KE-02 - Der Kauf eines Kajaks


verfasst 2010 - geändert 07.01.2011


Als ich mir meinen ersten Kajak 1963 ausgesucht hatte, war Klepper noch der Platzhirsch der Hersteller-Riege. Papa Prijon machte sich in diesen Jahren als WW-Abfahrtsweltmeister und bei Klepper zuständig für die Optimierung der Paddel gerade selbständig. Kleppers Bootskatalog, eine hektographierte Lose- blattsammlung, später modernisiert mit einer Heftklammer zusammengehalten, besaß noch übersicht- liche Ausmaße. Da gab es ein paar Wander-,Wildwasserabfahrts- und Wildwasserslalomboote jeweils in den Ausführungen faltbar (Hadernkahn) und starr (für verblockte Plastikbäche). Die starre Version mit Glasfaser-Verbundwerkstoffen wurde damals als innovative Errungenschaft von epochalem Ausmaß angepriesen.

Meine Entscheidung war 1963 schnell getroffen, musste ich ja nur den Verwendungszweck und die Materialart berücksichtigen. Das Wanderpaddelboot „Bummler“ aus GFK hängt noch heute in meiner Garage und das erste Paddel aus Holz, 2,4 m lang, teilbar, begleitet mich als Reserve auf meinen langen Seekajakreisen - nur gekürzt, damit es in die Sitzluke passen und in Signalfarbe neu lackiert.

Einen Kajak heute zu kaufen, entspricht beinahe der selben Herausforderung, als wenn man eine Reise zum Mond plant. Was gibt es da nicht alles an Kajakformen, Materialien, Zubehör, Verwendungszwecke und wie viele geheime Wünsche der Interessenten werden da geweckt – so geheime Wünsche, auf die der Käufer selbst noch gar nicht gekommen ist.

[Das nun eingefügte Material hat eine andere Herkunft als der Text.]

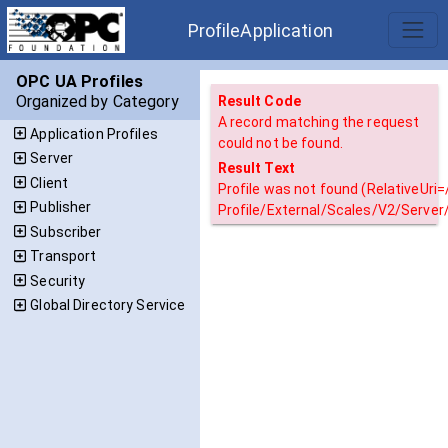
ProfileApplication
OPC UA Profiles
Organized by Category
Result Code
A record matching the request
Application Profiles
could not be found.
Server
Result Text
Client
Profile was not found (RelativeUri
Publisher
Profile/External/Scales/V2/Server
Subscriber
Transport
Security
Global Directory Service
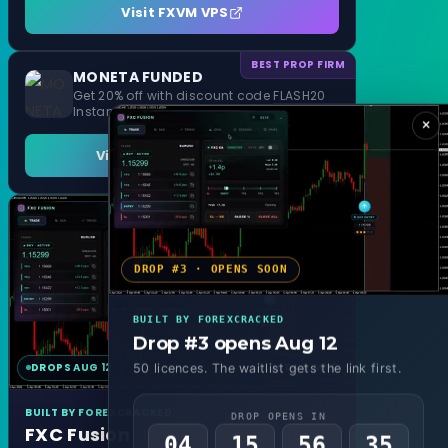
Visit FXVM VPS
BEST PROP FIRM
MONETA FUNDED
Get 20% off with discount code FLASH20
Instant Funding and 1 Step Evaluation
×
Visit MONETA FUNDED
DROP #3 · OPENS SOON
BUILT BY FOREXCRACKED
Drop #3 opens Aug 12
DROPS AUG 12
MT4 & MT5
50 licences. The waitlist gets the link first.
BUILT BY FOREXCRACKED
DROP OPENS IN
FXC Fusion
04
15
56
33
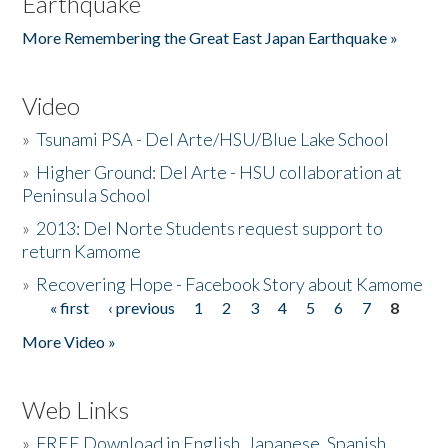
Earthquake
More Remembering the Great East Japan Earthquake »
Video
»
Tsunami PSA - Del Arte/HSU/Blue Lake School
»
Higher Ground: Del Arte - HSU collaboration at
Peninsula School
»
2013: Del Norte Students request support to
return Kamome
»
Recovering Hope - Facebook Story about Kamome
« first
‹ previous
1
2
3
4
5
6
7
8
Pages
More Video »
Web Links
»
FREE Download in English, Japanese, Spanish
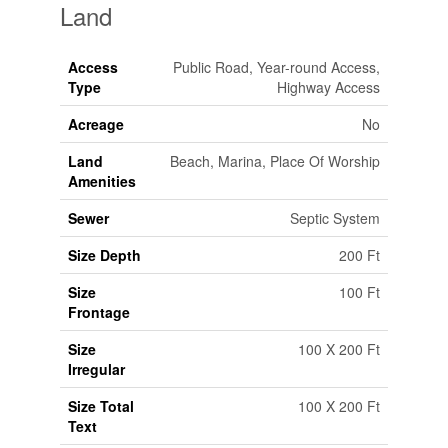
Land
Access
Public Road, Year-round Access,
Type
Highway Access
Acreage
No
Land
Beach, Marina, Place Of Worship
Amenities
Sewer
Septic System
Size Depth
200 Ft
Size
100 Ft
Frontage
Size
100 X 200 Ft
Irregular
Size Total
100 X 200 Ft
Text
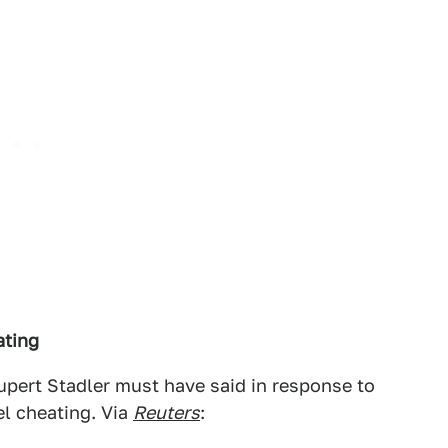
ating
Rupert Stadler must have said in response to
l cheating. Via
Reuters
:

Vor 8 Jahren (2002), als ich mich für einen Prijon Kodiak als Seekajak, ein Ersatz für ein GFK-Boot mit einem Fabrikationsfehler, entschieden hatte, ging ich entsprechend den Erfahrungen, die ich in meinem Berufsleben gesammelt hatte, mit einer normierten Entscheidungsfindung vor und setzte dazu die Wertetabelle (siehe BK-08 - "Normierte Entscheidungshilfe - Wertetabelle") in Verbindung mit den 6 W-Fragen (siehe BK-07 - "Normierte Entscheidungshilfe - Die 6 W-Fragen") professionell ein. Ich habe mir dann entsprechend der Auswertung den Testsieger angeschafft und ich kann nach weit über 11.000 Fahrtenkilometern auf dem Mittelmeer und Donau bestätigen, dass ich noch heute mit der Entscheidung und diesem Gefährt zufrieden bin.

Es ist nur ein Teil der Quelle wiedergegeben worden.